I wouldn’t feel comfortable saying yes or no at this point as to whether LLMs will level off in quality significantly. We haven’t seen any quantum leaps since GPT-4, but that was also only just earlier this year. There could very well be another quantum leap within the next 12 months.

From the product perspective, I do err on the side of waiting and seeing, because oftentimes the quality of the generation isn’t the limiting factor in terms of whether people will use your product and get value out of it. The limiting factor is usually UX. A tool that’s easy to use and which occasionally produces bad outputs will have more users than a tool with pristine outputs but that’s awkward to use, every day of the week.

You can always be working on better UX while waiting for LLM improvements. Just listen to what users say about using your product’s interface, or integrations. Read their comments about the generation quality and see if it’s actually a problem that can be solved by adding a simple heuristic on top, like good old string matching or regex. And don’t forget about tools like Microsoft’s guidance, which can help you more easily apply well-researched prompt engineering techniques to get more reliable outputs.

UX and generation quality will both be bottlenecks at different stages of your product’s development. No one will notice generation quality if the UI is annoying to use, because they’ll churn and go use something else, but once people are using it and liking it, they’ll put up with some jank here and there if the outputs are good enough.

What are your top three favorite AI-powered interfaces right now?

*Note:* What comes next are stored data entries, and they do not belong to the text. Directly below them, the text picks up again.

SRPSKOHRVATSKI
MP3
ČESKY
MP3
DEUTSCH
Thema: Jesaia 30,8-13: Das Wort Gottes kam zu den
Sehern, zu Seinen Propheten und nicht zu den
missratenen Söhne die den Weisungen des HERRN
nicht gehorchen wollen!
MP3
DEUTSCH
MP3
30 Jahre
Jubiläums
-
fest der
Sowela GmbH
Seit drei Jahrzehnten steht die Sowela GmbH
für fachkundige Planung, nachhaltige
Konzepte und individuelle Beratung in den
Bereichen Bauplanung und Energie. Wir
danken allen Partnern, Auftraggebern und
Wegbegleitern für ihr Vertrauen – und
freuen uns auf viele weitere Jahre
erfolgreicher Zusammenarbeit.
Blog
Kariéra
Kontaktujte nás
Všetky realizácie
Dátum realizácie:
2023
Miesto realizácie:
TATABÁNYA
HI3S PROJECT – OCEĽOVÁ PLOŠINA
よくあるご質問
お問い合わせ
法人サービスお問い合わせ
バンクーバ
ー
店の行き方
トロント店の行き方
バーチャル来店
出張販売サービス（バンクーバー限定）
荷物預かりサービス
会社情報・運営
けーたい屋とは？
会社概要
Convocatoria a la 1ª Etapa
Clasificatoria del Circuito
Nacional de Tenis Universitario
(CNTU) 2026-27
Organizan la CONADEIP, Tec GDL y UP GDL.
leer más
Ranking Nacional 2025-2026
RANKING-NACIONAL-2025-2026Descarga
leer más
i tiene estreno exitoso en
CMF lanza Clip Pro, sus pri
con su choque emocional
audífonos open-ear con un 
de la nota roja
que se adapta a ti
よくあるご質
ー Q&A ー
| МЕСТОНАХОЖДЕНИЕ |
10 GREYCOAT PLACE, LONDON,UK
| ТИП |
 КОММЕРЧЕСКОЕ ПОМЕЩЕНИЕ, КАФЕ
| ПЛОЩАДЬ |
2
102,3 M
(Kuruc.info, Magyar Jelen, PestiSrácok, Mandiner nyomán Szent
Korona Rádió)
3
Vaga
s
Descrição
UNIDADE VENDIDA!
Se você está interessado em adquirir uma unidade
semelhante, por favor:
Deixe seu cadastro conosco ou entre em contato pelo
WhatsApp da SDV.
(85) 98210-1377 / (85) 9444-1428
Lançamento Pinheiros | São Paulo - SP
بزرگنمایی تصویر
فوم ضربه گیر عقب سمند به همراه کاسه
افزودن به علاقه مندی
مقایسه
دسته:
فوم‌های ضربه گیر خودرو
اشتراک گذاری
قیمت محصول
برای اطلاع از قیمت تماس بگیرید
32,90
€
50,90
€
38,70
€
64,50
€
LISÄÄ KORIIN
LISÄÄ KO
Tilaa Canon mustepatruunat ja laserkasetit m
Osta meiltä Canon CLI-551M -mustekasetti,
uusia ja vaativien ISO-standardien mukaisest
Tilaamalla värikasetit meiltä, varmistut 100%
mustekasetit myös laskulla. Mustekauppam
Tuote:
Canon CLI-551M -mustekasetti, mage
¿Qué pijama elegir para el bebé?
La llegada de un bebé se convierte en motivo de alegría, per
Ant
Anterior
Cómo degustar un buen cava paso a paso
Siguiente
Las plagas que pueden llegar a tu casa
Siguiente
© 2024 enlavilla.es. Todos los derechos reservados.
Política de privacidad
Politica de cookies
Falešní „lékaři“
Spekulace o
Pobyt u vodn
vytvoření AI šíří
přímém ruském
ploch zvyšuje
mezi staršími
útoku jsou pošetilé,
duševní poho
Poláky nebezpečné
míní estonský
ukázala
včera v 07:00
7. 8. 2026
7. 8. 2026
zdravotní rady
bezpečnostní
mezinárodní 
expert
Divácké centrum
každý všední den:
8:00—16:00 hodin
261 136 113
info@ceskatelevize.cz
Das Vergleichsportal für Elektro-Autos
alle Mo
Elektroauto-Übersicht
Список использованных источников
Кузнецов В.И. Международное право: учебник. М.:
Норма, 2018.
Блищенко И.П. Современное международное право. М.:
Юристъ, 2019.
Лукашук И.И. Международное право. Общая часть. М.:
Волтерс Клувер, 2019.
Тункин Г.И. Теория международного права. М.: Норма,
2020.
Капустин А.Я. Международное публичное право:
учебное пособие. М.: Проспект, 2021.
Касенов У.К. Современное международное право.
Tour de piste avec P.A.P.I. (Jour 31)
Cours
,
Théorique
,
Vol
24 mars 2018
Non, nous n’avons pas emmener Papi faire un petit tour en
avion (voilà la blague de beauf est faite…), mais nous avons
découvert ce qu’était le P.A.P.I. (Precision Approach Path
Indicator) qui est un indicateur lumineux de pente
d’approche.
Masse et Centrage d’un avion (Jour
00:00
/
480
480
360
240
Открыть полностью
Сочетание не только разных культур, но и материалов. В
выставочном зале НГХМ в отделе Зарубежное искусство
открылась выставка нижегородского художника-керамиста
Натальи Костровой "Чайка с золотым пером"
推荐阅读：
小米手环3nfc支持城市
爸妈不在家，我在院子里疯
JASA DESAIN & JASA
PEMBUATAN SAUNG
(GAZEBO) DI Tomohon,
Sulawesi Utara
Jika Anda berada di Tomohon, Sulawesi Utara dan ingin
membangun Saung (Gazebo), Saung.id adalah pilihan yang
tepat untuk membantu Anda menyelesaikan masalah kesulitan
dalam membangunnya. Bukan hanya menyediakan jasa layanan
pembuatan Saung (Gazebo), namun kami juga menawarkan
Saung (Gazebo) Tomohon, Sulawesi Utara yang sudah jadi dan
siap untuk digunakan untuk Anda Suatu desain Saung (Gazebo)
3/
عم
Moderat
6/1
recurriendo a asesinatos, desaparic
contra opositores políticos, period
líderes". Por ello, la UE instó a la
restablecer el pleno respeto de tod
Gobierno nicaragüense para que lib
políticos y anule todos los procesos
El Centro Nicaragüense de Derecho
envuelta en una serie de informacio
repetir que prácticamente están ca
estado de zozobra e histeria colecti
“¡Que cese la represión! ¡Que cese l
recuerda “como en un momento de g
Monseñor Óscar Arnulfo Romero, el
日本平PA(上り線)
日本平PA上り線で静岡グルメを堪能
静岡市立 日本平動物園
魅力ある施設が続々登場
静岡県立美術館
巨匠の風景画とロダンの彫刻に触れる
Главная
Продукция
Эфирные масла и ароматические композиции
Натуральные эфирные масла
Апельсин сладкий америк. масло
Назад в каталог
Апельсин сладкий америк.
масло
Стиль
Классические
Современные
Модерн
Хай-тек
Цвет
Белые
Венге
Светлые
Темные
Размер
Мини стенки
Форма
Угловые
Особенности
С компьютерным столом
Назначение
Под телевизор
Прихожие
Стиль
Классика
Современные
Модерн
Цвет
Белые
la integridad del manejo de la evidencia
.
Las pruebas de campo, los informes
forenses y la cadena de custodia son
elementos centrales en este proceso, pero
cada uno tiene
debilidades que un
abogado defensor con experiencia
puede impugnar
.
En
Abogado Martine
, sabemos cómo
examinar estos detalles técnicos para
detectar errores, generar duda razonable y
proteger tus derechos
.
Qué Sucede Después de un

If I had to pick a top three for my favorite AI-powered interfaces right now, I would say that my favorite is probably the perplexity.ai search engine. You can use it for open-ended questions, learning, debugging, and of course traditional search queries.

And then you have GitHub Copilot, of course. It’s great for churning out boilerplate code. I think the autocomplete on Copilot is currently still the best in the code generation market. It’s not perfect, but it often does know what you’re trying to do, so it’s great as long as you’re willing to be attentive.

The third one is Sourcegraph Cody. Copilot is great for code generation, but Cody is king when it comes to understanding your entire codebase. For example, I’ve had it tell me about entire multipart request lifecycles, like “here’s where the request is made in the frontend, how it’s processed in the server, how it’s processed by this other service, and the artifacts get uploaded to GCS here.” Normally I would have to ask someone or just trace the code all the way through, which could take hours for something sufficiently complex.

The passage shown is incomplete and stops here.